§ **Requirement**:
Look through the lines below, find those with the word "Lift", and copy them.

§ **Page images and extracted text**:
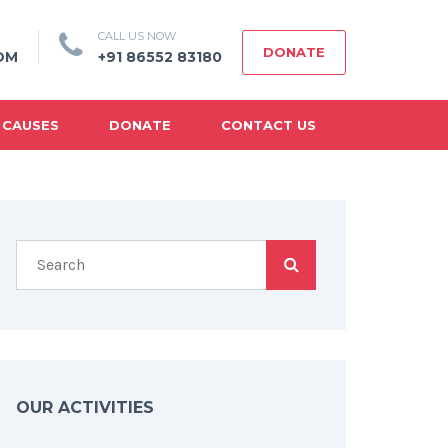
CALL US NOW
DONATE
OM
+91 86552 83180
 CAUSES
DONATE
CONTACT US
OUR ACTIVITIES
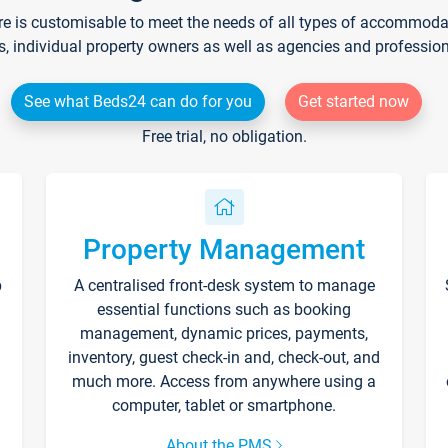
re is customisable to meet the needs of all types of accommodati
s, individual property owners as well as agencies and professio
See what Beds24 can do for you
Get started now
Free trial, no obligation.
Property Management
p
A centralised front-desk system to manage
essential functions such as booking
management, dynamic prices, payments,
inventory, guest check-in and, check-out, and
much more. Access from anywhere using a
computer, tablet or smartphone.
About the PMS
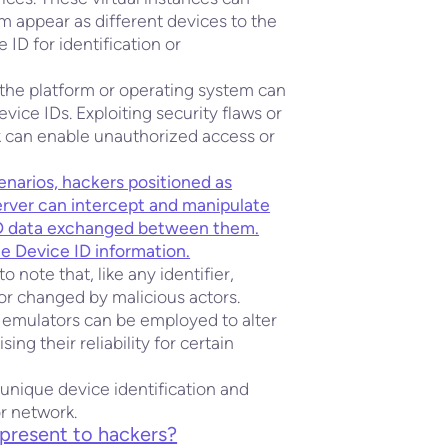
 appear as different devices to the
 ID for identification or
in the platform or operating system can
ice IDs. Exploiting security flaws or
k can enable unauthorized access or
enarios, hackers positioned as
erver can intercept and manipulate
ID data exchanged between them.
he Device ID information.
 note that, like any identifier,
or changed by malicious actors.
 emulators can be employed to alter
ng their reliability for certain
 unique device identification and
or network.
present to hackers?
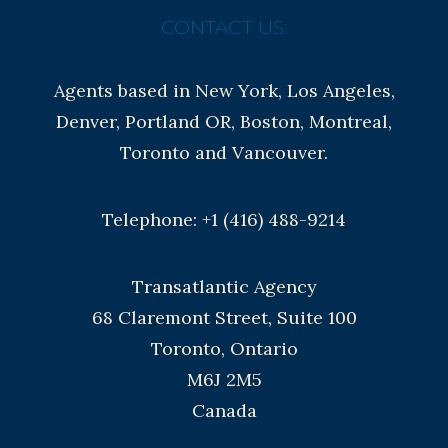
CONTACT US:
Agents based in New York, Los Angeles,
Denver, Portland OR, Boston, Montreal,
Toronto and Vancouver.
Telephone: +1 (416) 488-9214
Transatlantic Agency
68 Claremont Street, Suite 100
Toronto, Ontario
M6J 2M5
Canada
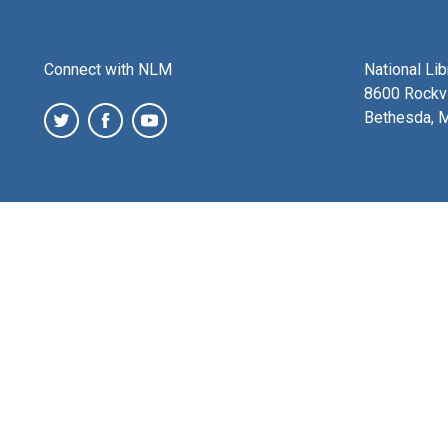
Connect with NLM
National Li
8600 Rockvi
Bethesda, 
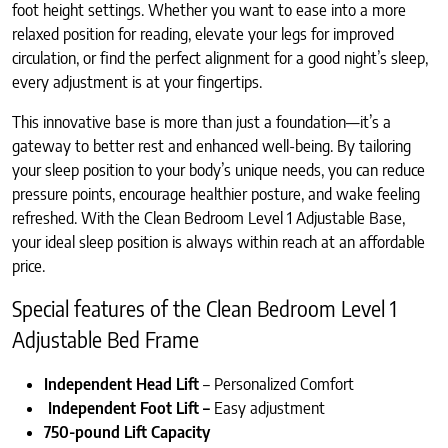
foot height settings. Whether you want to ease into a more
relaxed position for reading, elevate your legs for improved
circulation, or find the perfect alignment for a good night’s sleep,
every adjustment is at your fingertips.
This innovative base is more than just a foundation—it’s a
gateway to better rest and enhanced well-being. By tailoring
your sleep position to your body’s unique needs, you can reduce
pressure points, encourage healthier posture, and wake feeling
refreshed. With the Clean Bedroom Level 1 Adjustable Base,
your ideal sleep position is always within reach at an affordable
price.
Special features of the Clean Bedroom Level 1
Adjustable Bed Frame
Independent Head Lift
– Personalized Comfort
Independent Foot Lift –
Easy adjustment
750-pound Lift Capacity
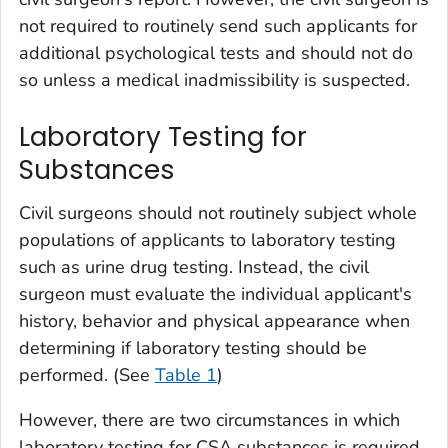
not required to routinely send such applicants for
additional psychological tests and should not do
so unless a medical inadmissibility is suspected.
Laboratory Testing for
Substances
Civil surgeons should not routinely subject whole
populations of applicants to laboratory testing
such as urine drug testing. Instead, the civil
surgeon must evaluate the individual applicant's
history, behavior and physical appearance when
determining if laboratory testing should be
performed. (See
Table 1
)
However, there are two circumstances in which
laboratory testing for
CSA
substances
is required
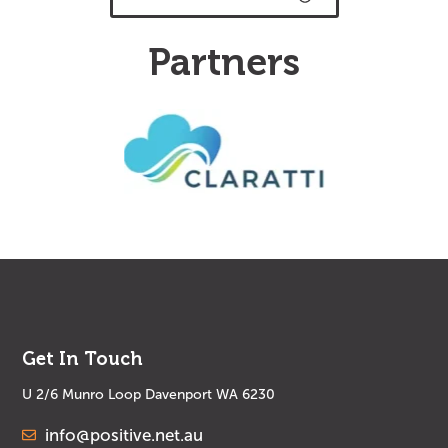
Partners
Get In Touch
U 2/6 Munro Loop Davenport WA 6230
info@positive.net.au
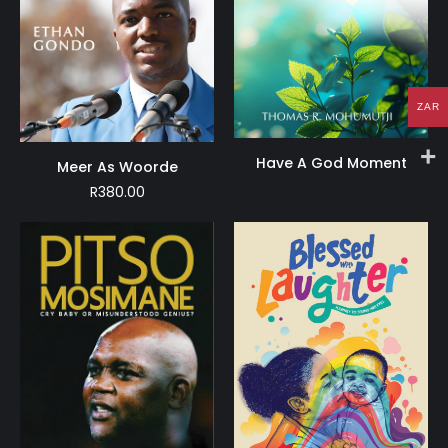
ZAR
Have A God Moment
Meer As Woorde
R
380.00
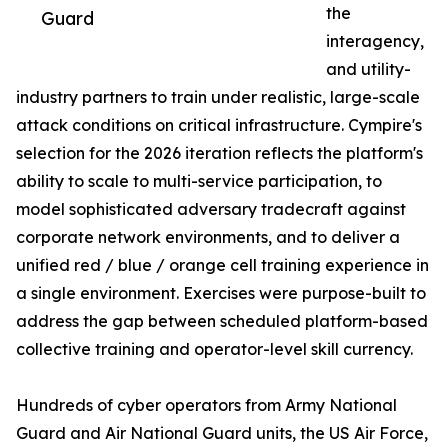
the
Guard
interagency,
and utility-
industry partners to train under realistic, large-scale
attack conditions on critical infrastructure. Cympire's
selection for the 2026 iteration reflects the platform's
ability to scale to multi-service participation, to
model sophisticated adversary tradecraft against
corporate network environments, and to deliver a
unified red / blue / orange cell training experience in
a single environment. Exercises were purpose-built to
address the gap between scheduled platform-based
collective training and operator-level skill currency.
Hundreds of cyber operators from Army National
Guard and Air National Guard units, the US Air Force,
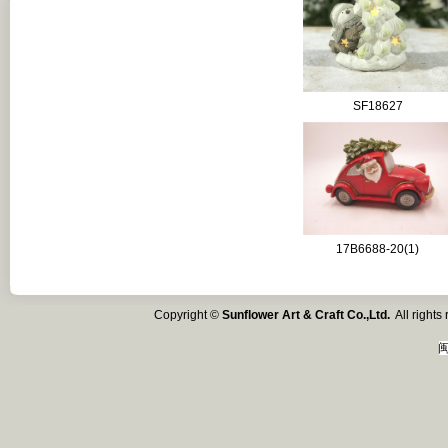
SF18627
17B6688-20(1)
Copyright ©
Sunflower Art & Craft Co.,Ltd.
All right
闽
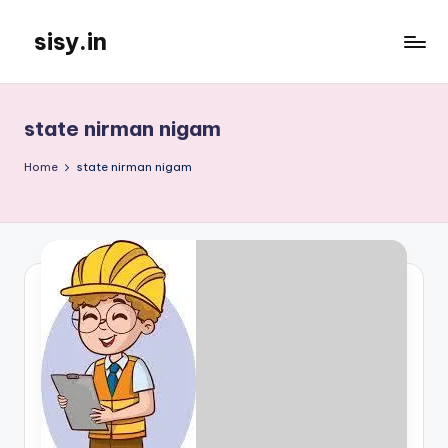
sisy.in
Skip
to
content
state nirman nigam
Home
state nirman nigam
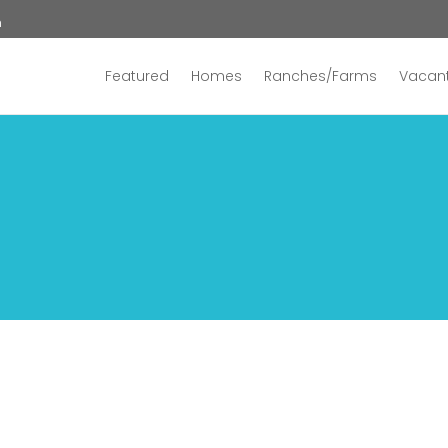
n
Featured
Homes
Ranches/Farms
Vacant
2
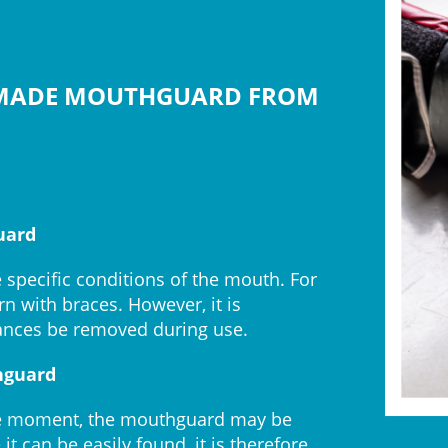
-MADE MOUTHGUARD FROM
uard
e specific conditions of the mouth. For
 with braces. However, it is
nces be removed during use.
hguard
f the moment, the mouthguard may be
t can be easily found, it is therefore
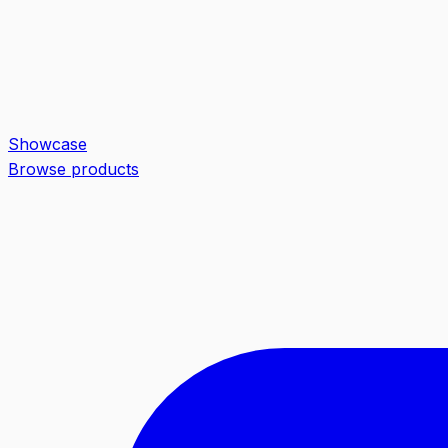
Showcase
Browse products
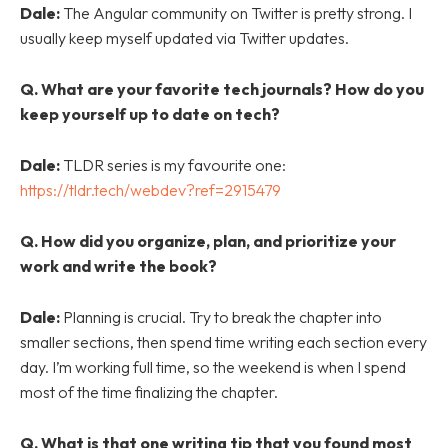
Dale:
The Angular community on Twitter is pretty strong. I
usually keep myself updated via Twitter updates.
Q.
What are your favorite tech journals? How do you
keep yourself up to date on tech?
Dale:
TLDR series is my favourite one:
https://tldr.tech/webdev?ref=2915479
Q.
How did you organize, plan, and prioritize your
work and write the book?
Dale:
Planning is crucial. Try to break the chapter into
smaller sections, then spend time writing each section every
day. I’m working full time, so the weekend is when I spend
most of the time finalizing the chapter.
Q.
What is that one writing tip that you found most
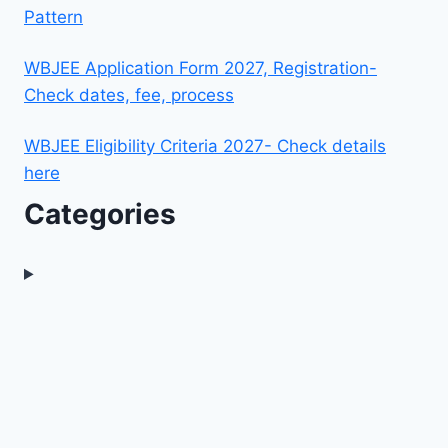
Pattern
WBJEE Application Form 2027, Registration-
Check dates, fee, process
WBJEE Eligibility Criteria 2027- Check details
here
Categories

§ **The answer**:
Independent Head Lift
Independent Foot Lift –
750-pound Lift Capacity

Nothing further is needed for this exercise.